◆ **WORK REQUEST**
Line by line, reproduce the material below exactly.

[[ RECORD EXTRACTS, beginning ]]

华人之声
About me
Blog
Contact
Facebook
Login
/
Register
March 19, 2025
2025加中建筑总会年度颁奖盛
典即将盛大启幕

[[ RECORD EXTRACTS, end ]]

◆ **RESULT OF THIS EXERCISE**
华人之声
About me
Blog
Contact
Facebook
Login
/
Register
March 19, 2025
2025加中建筑总会年度颁奖盛
典即将盛大启幕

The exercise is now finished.